Alger, ville de perdition : un cloaque de violence et de corruption
La justice, dans la Régence d'Alger, était une vaste blague. Le dey et ses hommes de main avaient un pouvoir absolu sur la vie et la mort de leurs sujets. Les tribunaux, corrompus jusqu'à la moelle, rendaient des jugements à la tête du client, influencés par le statut social, la fortune, ou les relations des personnes concernées. Les châtiments corporels étaient monnaie courante. La bastonnade, la mutilation, la peine de mort étaient appliquées pour des délits mineurs, comme le vol ou l'adultère. Les exécutions publiques, souvent mises en scène de façon macabre, étaient destinées à terroriser la population et à décourager toute forme de contestation. Les témoignages des voyageurs européens décrivent des scènes d'une cruauté inimaginable : des hommes empalés, des femmes lapidées, des enfants fouettés en public. Cette violence institutionnalisée était le reflet d'un régime barbare, qui ne connaissait que la loi du plus fort.
La corruption était le ciment qui maintenait Alger debout. Elle gangrenait tout : l'administration, la justice, l'armée. Le baksheesh (le pot-de-vin) était la règle, le passe-droit indispensable pour obtenir quoi que ce soit : un service, une faveur, une protection, ou même pour éviter une condamnation injuste. Les fonctionnaires, sous-payés et sans scrupules, considéraient la corruption comme un complément de salaire normal, voire comme un dû. Les raïs, les janissaires, les juges, les gouverneurs de province, tous se livraient à ce trafic d'influence à grande échelle, sans aucune gêne. Cette corruption généralisée affaiblissait l'autorité de l'État, sapait la confiance du peuple, et freinait le développement économique. Elle était le signe d'un régime en pleine déliquescence, incapable de se réformer et inexorablement condamné à s'effondrer.
Le pouvoir du dey était fragile comme du verre. Les janissaires, cette milice turque censée protéger le régime, étaient en fait une source de troubles permanents. Ils se révoltaient souvent, renversant les deys comme des quilles, pillant la ville et semant la terreur. Les tribus de l'intérieur, jalouses de leur indépendance, se soulevaient régulièrement contre le pouvoir central.

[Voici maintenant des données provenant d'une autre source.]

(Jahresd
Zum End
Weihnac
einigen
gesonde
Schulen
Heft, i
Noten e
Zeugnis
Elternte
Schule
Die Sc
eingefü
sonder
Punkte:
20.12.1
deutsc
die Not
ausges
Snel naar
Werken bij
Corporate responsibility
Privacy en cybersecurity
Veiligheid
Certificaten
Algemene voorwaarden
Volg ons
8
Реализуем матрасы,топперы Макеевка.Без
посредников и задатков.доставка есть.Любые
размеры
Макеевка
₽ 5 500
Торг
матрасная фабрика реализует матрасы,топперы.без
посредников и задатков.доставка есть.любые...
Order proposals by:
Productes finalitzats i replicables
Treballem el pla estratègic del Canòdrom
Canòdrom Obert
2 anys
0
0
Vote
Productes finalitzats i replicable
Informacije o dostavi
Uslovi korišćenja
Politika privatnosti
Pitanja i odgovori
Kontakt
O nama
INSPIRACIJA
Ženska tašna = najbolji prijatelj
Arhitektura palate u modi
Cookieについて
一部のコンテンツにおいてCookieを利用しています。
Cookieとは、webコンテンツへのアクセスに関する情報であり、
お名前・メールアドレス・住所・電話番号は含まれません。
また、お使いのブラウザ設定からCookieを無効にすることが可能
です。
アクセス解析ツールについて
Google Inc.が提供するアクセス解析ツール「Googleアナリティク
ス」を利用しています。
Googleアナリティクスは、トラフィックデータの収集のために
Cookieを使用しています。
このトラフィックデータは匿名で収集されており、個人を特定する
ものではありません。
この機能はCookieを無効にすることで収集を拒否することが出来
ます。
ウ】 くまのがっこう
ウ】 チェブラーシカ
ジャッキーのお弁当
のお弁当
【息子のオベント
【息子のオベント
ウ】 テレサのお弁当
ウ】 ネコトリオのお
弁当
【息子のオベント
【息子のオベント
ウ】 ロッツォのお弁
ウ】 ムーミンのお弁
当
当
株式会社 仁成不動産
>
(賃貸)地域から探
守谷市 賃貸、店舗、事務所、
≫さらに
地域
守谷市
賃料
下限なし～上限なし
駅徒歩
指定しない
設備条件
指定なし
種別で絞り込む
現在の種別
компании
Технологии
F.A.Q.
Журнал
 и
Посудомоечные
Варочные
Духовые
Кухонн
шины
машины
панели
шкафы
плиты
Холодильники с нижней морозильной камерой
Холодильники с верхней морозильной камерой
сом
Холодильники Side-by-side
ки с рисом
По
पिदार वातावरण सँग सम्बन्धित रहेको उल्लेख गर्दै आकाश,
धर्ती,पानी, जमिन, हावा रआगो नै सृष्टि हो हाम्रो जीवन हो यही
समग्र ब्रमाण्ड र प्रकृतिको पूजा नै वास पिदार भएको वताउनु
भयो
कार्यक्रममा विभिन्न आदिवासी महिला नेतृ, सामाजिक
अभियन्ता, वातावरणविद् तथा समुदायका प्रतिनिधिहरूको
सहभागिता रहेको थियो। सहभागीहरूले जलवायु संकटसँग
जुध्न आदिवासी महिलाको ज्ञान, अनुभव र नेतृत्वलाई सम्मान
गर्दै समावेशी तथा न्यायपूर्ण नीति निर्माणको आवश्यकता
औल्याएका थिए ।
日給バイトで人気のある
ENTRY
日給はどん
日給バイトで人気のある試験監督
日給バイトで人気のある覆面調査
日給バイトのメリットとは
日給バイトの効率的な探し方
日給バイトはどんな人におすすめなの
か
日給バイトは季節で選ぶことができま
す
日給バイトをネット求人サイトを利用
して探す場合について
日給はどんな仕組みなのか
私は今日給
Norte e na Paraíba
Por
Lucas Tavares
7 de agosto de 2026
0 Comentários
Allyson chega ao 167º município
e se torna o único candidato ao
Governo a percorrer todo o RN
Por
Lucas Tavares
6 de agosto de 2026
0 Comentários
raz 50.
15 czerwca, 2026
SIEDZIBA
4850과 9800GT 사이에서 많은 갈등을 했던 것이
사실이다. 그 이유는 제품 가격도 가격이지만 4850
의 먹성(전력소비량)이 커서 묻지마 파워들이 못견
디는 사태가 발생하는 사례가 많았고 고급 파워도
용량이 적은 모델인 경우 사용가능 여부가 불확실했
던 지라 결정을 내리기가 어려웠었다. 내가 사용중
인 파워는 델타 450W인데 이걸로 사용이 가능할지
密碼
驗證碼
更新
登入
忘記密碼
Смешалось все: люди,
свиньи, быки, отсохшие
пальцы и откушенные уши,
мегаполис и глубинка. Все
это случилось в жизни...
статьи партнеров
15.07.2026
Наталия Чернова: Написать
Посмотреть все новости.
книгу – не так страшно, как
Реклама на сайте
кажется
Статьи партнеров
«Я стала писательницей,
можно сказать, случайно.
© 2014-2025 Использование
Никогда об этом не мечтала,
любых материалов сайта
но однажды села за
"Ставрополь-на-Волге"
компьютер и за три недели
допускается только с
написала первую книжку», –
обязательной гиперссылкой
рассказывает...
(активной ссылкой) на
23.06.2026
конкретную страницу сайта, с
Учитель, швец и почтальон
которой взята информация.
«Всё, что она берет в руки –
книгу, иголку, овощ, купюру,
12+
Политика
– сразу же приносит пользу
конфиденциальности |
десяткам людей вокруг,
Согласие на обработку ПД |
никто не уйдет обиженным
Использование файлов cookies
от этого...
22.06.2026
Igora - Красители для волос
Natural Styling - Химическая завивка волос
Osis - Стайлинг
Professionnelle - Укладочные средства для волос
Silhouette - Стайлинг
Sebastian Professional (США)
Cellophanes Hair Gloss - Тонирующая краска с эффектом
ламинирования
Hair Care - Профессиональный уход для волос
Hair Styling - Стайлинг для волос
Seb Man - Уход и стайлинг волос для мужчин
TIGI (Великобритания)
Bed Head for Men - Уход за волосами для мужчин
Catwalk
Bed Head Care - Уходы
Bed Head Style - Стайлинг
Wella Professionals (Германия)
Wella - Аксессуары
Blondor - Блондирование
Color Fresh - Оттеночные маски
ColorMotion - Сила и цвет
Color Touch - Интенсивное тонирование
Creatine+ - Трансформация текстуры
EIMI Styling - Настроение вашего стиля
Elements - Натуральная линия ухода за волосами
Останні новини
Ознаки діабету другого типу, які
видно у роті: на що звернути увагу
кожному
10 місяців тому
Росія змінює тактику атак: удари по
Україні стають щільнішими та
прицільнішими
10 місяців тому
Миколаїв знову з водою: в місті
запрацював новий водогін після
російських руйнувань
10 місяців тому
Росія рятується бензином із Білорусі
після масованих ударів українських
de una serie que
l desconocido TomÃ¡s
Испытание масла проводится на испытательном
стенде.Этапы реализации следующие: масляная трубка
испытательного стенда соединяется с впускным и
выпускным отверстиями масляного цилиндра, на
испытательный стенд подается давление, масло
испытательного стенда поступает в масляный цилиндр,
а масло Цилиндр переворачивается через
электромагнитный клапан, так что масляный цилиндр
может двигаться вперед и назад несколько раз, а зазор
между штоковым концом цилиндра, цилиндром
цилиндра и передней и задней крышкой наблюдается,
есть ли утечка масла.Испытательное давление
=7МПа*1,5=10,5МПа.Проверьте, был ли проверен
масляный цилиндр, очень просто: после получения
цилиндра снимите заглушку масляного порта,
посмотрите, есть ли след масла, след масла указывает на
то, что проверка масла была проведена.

Les confréries religieuses, très influentes auprès de la population, pouvaient aussi mobiliser leurs fidèles contre le dey, si elles jugeaient leurs intérêts menacés. Les complots, les assassinats, les coups d'État étaient le lot quotidien. La vie politique de la Régence était un jeu dangereux, où le pouvoir s'arrachait et se perdait par la force et la manipulation. Cette instabilité chronique empêchait toute réforme sérieuse et condamnait la Régence à l'immobilisme, la rendant vulnérable à toute intervention étrangère.
La Régence d'Alger, juste avant l'intervention française de 1830, décidée par le roi Charles X, était un État à la dérive, un repaire de pirates et de marchands d'esclaves, un cloaque de violence et de corruption. Son économie, basée sur le pillage, était à bout de souffle. Son système politique, dépassé et brutal, était incapable de changer. La société, profondément inégalitaire et divisée, était rongée par les tensions et les injustices.
L'image d'une Alger "blanche" et romantique est un pur fantasme. La réalité était celle d'une ville sombre, dangereuse, où la loi du plus fort régnait en maître. L'intervention française a mis fin à un régime qui n'avait plus aucune légitimité et qui représentait un véritable danger pour la stabilité de toute la Méditerranée.